Table 6. Compliance with the MTO or the required adjustment towards it
5.Proposed adjustment path to the MTO and required fiscal effort
Based on the Commission 2018 autumn forecast, Romania's structural balance is estimated to be at -3.4% in 2019, at a far distance from its MTO of -1% of GDP.
An additional and persistent effort necessary to correct for the cumulated deviations and to bring Romania back on an appropriate consolidation path following the repeated slippages since 2016 can complement the adjustment recommended by the Council on 22 June 2018. Romania's structural deficit has increased by 2.1% of GDP in 2016 and by 1.2% of GDP in 2017. It reached 3.4% of GDP in 2017 and is projected to stabilize in 2018. Therefore, an additional effort of 0.2% of GDP in 2019 should complement the structural effort of 0.8% of GDP recommended by the Council on 22 June 2018. The additional effort seems appropriate given the magnitude of the deviation from the MTO and the recommended adjustment path towards it. It would accelerate adjustment back towards the MTO without putting economic growth at risk.
Based on the Commission forecast, a 1.0% of GDP structural adjustment target in 2019 is consistent with a nominal growth rate of net primary government expenditure of 4.5% in 2019, compared to the growth rate of 7.5% projected by the Commission.
The Commission 2018 autumn forecast projects a deterioration of the structural balance by 0.1% of GDP in 2019. Therefore, a structural improvement of 1.0% of GDP translates into the need to adopt measures of a total structural yield of 1.1% of GDP in 2019 compared to the current baseline in the Commission 2018 autumn forecast.
According to the Commission 2018 autumn forecast Romania is projected to breach the 3% of GDP deficit reference value of the Treaty. The required structural adjustment of 1.0% of GDP in 2019 would also ensure that Romania respects the 3% of GDP deficit reference value of the Treaty in 2019 with a margin, which is crucial in view of the existing risks and the forecast breach.
6.Conclusions
On 22 June 2018 the Council recommended Romania to take the necessary measures to ensure that the nominal growth rate of net primary government expenditure does not exceed 3.3% in 2018 and 5.1% in 2019, corresponding to an annual structural adjustment of 0.8% of GDP in each year.
Romania has not delivered the recommended improvement in the structural balance, nor has it contained net primary government expenditure in 2018, or in 2019. Moreover, the Commission 2018 autumn forecast projects Romania's general government deficit to be above the 3% of GDP Treaty reference value in 2018 and beyond.
In light of an insufficient response to the Council Recommendation of 22 June 2018 and the cumulated high deviation from the required adjustment path toward the MTO, it is appropriate to address to Romania a revised recommendation.

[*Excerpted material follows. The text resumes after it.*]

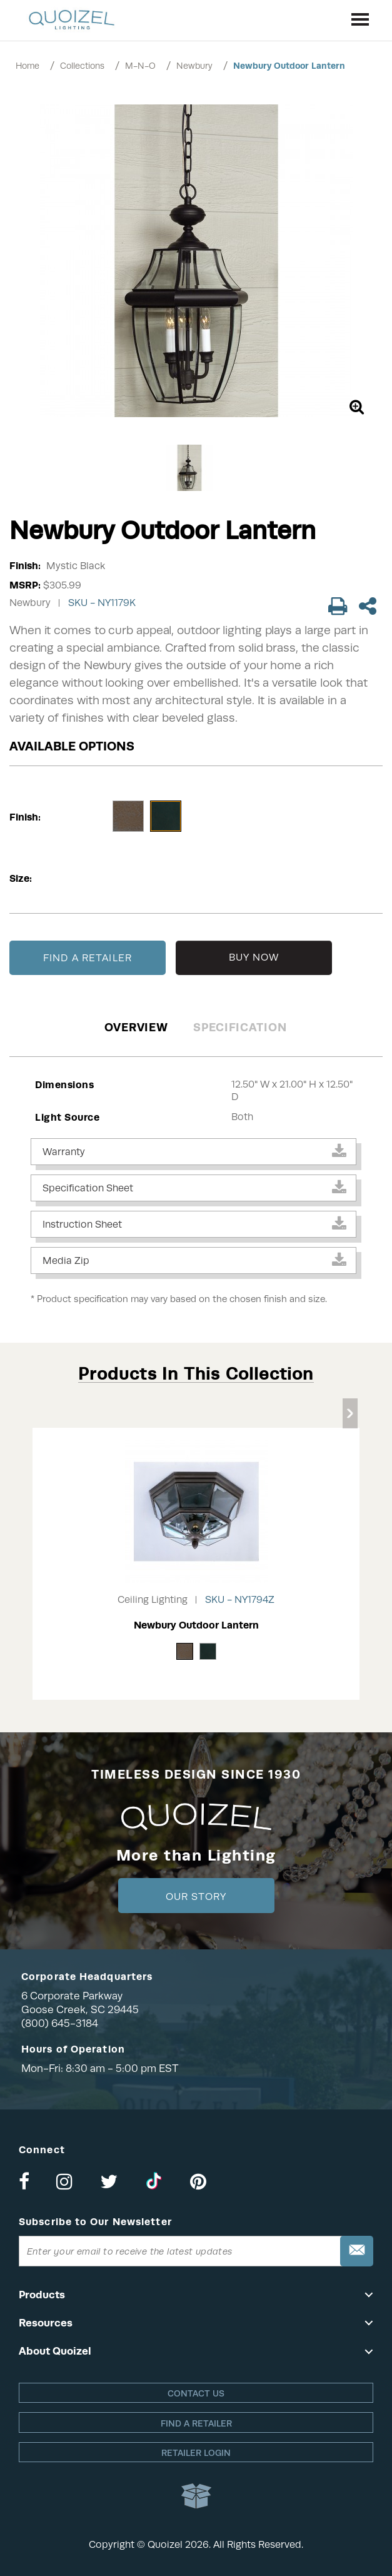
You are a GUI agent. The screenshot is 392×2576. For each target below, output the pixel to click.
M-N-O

An improvement in Romania's structural balance by 1.0% of GDP in 2019 relative to the 2018 outturn would put Romania on an adjustment path towards the MTO. Such an improvement is consistent with the nominal growth rate of net primary government expenditure not exceeding 4.5% in 2019. Such an adjustment also seems appropriate to ensure that Romania respects the 3% of GDP general government deficit threshold with a margin.